Saturday, 30 June 2018

Peace in Korea now!

by New Worker correspondent
outside the new American embassy in London


The new American embassy in Nine Elms is a giant glass cube with disguised fortifications in a quiet part of town. But last weekend NCP leader Andy Brooks and other comrades stood outside the moated compound to loudly call on Donald Trump to honour the pledges made in Singapore and work for peace and tranquillity on the Korean peninsula.
 The picket was called by the Korean Friendship Association (KFA) to mark the 68th anniversary of the Korean War that began when US imperialism and its south Korean lackeys attempted to invade Democratic Korea on 25th June 1950.
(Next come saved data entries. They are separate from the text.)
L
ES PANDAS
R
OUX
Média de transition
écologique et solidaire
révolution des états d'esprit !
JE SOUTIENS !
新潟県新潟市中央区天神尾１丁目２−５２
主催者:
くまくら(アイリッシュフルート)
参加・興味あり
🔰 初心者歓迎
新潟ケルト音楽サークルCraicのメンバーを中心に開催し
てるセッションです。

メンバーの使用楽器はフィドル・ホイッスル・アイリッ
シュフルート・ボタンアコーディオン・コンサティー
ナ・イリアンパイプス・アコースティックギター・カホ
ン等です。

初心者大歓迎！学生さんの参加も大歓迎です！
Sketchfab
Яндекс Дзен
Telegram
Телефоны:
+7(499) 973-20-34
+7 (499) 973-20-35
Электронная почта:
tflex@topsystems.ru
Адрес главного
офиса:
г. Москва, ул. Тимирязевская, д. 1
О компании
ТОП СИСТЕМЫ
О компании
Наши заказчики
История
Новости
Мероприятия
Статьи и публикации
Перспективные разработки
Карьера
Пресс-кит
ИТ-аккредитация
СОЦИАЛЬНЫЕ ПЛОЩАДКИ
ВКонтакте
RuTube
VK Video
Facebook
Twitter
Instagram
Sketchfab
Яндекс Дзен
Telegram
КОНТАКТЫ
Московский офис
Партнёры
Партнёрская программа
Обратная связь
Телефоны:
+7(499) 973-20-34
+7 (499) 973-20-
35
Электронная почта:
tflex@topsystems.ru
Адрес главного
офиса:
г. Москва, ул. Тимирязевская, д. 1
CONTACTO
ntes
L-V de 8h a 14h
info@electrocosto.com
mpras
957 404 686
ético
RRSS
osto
            Millions died in the war that ended with an armistice in 1953. But Korea remains partitioned with the Democratic People’s Republic of Korea (DPRK) ringed by the nuclear arsenals of US imperialism and facing tens of thousands of American troops based in the south of the divided peninsula.
Every year the anniversary of the outbreak of the Korean War is marked by the start of the month of solidarity with the Korean people. In Britain, and throughout the rest of the world, Korean solidarity campaigners meet to demand an end to the American occupation of south Korea and the peaceful reunification of the country that has been divided since the end of the Korean War.
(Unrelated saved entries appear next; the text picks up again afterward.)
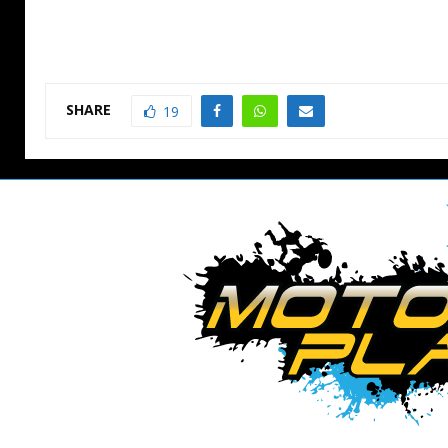
SHARE
19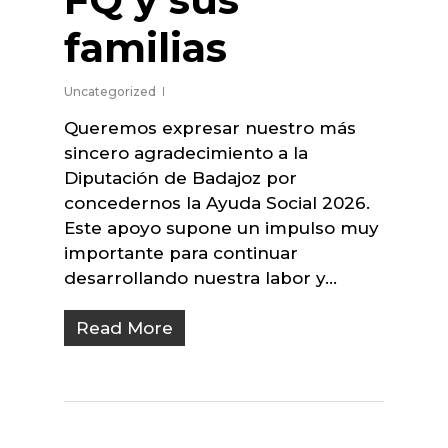
familias
Uncategorized
Queremos expresar nuestro más
sincero agradecimiento a la
Diputación de Badajoz por
concedernos la Ayuda Social 2026.
Este apoyo supone un impulso muy
importante para continuar
desarrollando nuestra labor y…
Read More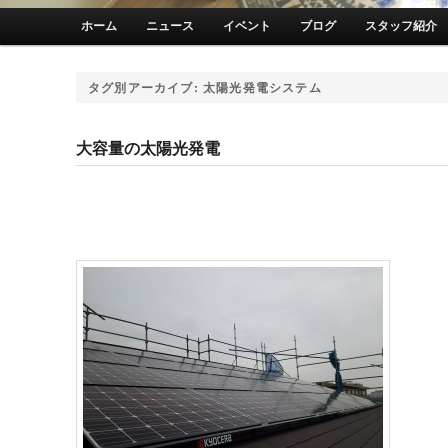
メインメニュー
ホーム
ニュース
イベント
ブログ
スタッフ紹介
メインコンテンツへ移動
サブコンテンツへ移動
タグ別アーカイブ:
太陽光発電システム
大容量の太陽光発電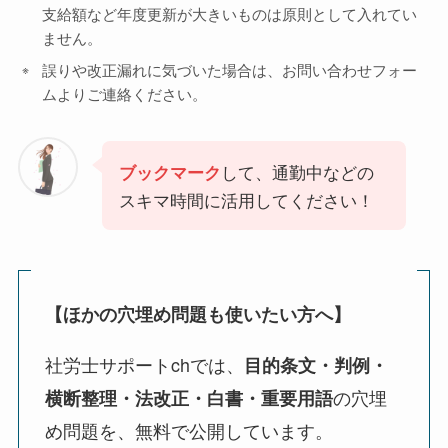
支給額など年度更新が大きいものは原則として入れてい
ません。
誤りや改正漏れに気づいた場合は、お問い合わせフォー
ムよりご連絡ください。
して、通勤中などの
ブックマーク
スキマ時間に活用してください！
【ほかの穴埋め問題も使いたい方へ】
社労士サポートchでは、
目的条文・判例・
の穴埋
横断整理・法改正・白書・重要用語
め問題を、無料で公開しています。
This year the protesters focused on the recent summit between Chairman Kim Jong Un of the DPRK and US President Donald Trump and called on the American leader to honour his fine words in Singapore and continue along the road to peace in Korea.
KFA Chair Dermot Hudson took the mike to say that the Korean War was provoked by south Korea under the instigation of the Americans. Millions of people died in the war and the US used germ and chemical warfare as well as committing many massacres of innocent civilians.
Dermot said that despite the positive outcome of the DPRK-US summit, no permanent peace treaty has been concluded and US troops remain in south Korea. There is a need for US troops to be withdrawn from south Korea and a permanent peace treaty which would finally end the Korean War should be signed.